Your objective: Please return the data word for word and leave out any picture it contains.

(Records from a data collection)
----
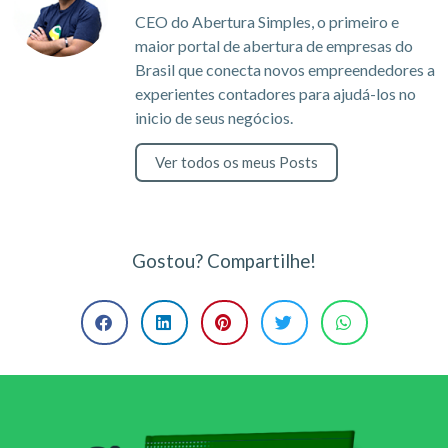
CEO do Abertura Simples, o primeiro e
maior portal de abertura de empresas do
Brasil que conecta novos empreendedores a
experientes contadores para ajudá-los no
inicio de seus negócios.
Ver todos os meus Posts
Gostou? Compartilhe!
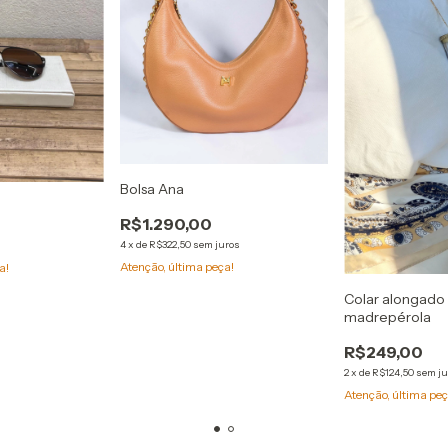
Bolsa Ana
R$1.290,00
4
x
de
R$322,50
sem juros
Atenção, última peça!
a!
Colar alongado
madrepérola
R$249,00
2
x
de
R$124,50
sem ju
Atenção, última peç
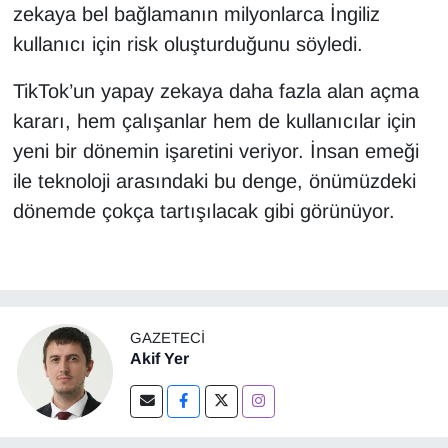
zekaya bel bağlamanın milyonlarca İngiliz
kullanıcı için risk oluşturduğunu söyledi.
TikTok’un yapay zekaya daha fazla alan açma
kararı, hem çalışanlar hem de kullanıcılar için
yeni bir dönemin işaretini veriyor. İnsan emeği
ile teknoloji arasındaki bu denge, önümüzdeki
dönemde çokça tartışılacak gibi görünüyor.
GAZETECI
Akif Yer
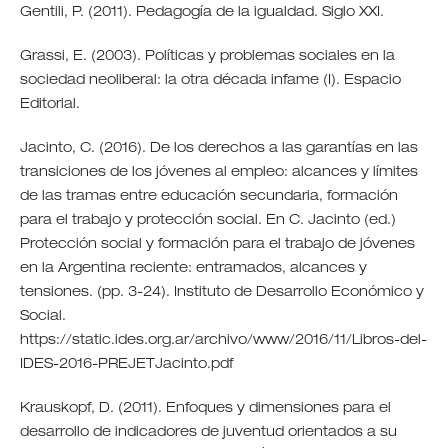
Gentili, P. (2011). Pedagogía de la igualdad. Siglo XXI.
Grassi, E. (2003). Políticas y problemas sociales en la
sociedad neoliberal: la otra década infame (I). Espacio
Editorial.
Jacinto, C. (2016). De los derechos a las garantías en las
transiciones de los jóvenes al empleo: alcances y límites
de las tramas entre educación secundaria, formación
para el trabajo y protección social. En C. Jacinto (ed.)
Protección social y formación para el trabajo de jóvenes
en la Argentina reciente: entramados, alcances y
tensiones. (pp. 3-24). Instituto de Desarrollo Económico y
Social.
https://static.ides.org.ar/archivo/www/2016/11/Libros-del-
IDES-2016-PREJETJacinto.pdf
Krauskopf, D. (2011). Enfoques y dimensiones para el
desarrollo de indicadores de juventud orientados a su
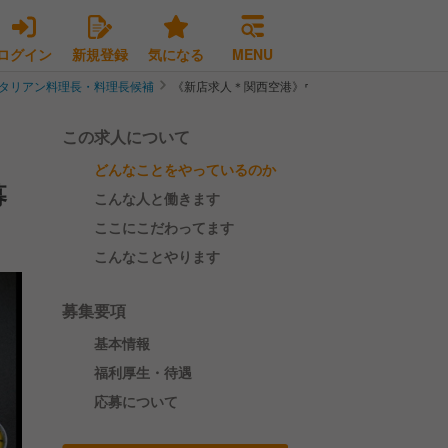
ログイン
新規登録
気になる
MENU
タリアン料理長・料理長候補
《新店求人＊関西空港》ウルフギャング・パックの
この求人について
どんなことをやっているのか
募
こんな人と働きます
ここにこだわってます
こんなことやります
募集要項
基本情報
福利厚生・待遇
応募について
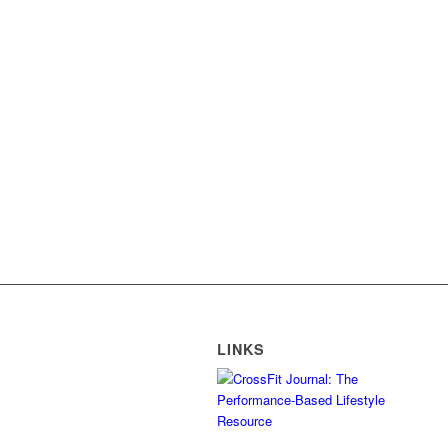
LINKS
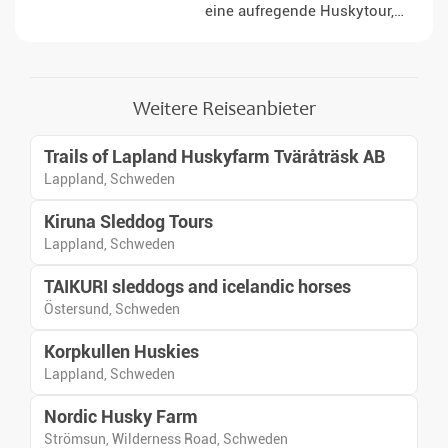
eine aufregende Huskytour,
eine Schneemobilsafari und die
besten Chancen, die
faszinierenden Nordlichter zu
beobachten. Erkunden Sie die
Weitere Reiseanbieter
schneebedeckte Landschaft
und genießen Sie köstliche
Trails of Lapland Huskyfarm Tväråträsk AB
traditionelle Küche in der
Abgelegenheit Schwedisch-
Lappland, Schweden
Lapplands!
Kiruna Sleddog Tours
Lappland, Schweden
TAIKURI sleddogs and icelandic horses
Östersund, Schweden
Korpkullen Huskies
Lappland, Schweden
Nordic Husky Farm
Strömsun, Wilderness Road, Schweden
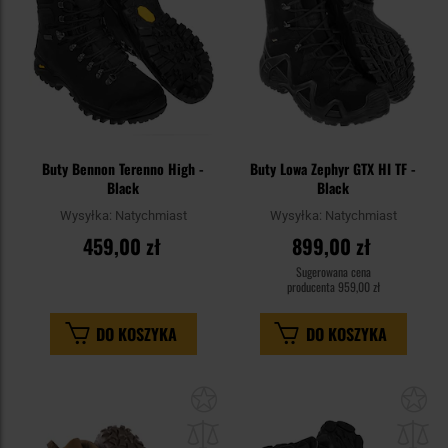
Buty Bennon Terenno High -
Buty Lowa Zephyr GTX HI TF -
Black
Black
Wysyłka:
Natychmiast
Wysyłka:
Natychmiast
459,00 zł
899,00 zł
Sugerowana cena
producenta
959,00 zł
DO KOSZYKA
DO KOSZYKA
Dodaj
Do
do
do
schowka
sc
----
Response box:
CEO do Abertura Simples, o primeiro e
maior portal de abertura de empresas do
Brasil que conecta novos empreendedores a
experientes contadores para ajudá-los no
inicio de seus negócios.
Ver todos os meus Posts
Gostou? Compartilhe!
Bolsa Ana
R$1.290,00
4
x
de
R$322,50
sem juros
Atenção, última peça!
a!
Colar alongado
madrepérola
R$249,00
2
x
de
R$124,50
sem ju
Atenção, última peç
zekaya bel bağlamanın milyonlarca İngiliz
kullanıcı için risk oluşturduğunu söyledi.
TikTok’un yapay zekaya daha fazla alan açma
kararı, hem çalışanlar hem de kullanıcılar için
yeni bir dönemin işaretini veriyor. İnsan emeği
ile teknoloji arasındaki bu denge, önümüzdeki
dönemde çokça tartışılacak gibi görünüyor.
GAZETECI
Akif Yer
Gentili, P. (2011). Pedagogía de la igualdad. Siglo XXI.
Grassi, E. (2003). Políticas y problemas sociales en la
sociedad neoliberal: la otra década infame (I). Espacio
Editorial.
Jacinto, C. (2016). De los derechos a las garantías en las
transiciones de los jóvenes al empleo: alcances y límites
de las tramas entre educación secundaria, formación
para el trabajo y protección social. En C. Jacinto (ed.)
Protección social y formación para el trabajo de jóvenes
en la Argentina reciente: entramados, alcances y
tensiones. (pp. 3-24). Instituto de Desarrollo Económico y
Social.
https://static.ides.org.ar/archivo/www/2016/11/Libros-del-
IDES-2016-PREJETJacinto.pdf
Krauskopf, D. (2011). Enfoques y dimensiones para el
desarrollo de indicadores de juventud orientados a su
ログイン
新規登録
気になる
MENU
タリアン料理長・料理長候補
《新店求人＊関西空港》ウルフギャング・パックの
この求人について
どんなことをやっているのか
募
こんな人と働きます
ここにこだわってます
こんなことやります
募集要項
基本情報
福利厚生・待遇
応募について
LINKS
eine aufregende Huskytour,
eine Schneemobilsafari und die
besten Chancen, die
faszinierenden Nordlichter zu
beobachten. Erkunden Sie die
Weitere Reiseanbieter
schneebedeckte Landschaft
und genießen Sie köstliche
Trails of Lapland Huskyfarm Tväråträsk AB
traditionelle Küche in der
Abgelegenheit Schwedisch-
Lappland, Schweden
Lapplands!
Kiruna Sleddog Tours
Lappland, Schweden
TAIKURI sleddogs and icelandic horses
Östersund, Schweden
Korpkullen Huskies
Lappland, Schweden
Nordic Husky Farm
Strömsun, Wilderness Road, Schweden
Buty Bennon Terenno High -
Buty Lowa Zephyr GTX HI TF -
Black
Black
Wysyłka:
Natychmiast
Wysyłka:
Natychmiast
459,00 zł
899,00 zł
Sugerowana cena
producenta
959,00 zł
DO KOSZYKA
DO KOSZYKA
Dodaj
Do
do
do
schowka
sc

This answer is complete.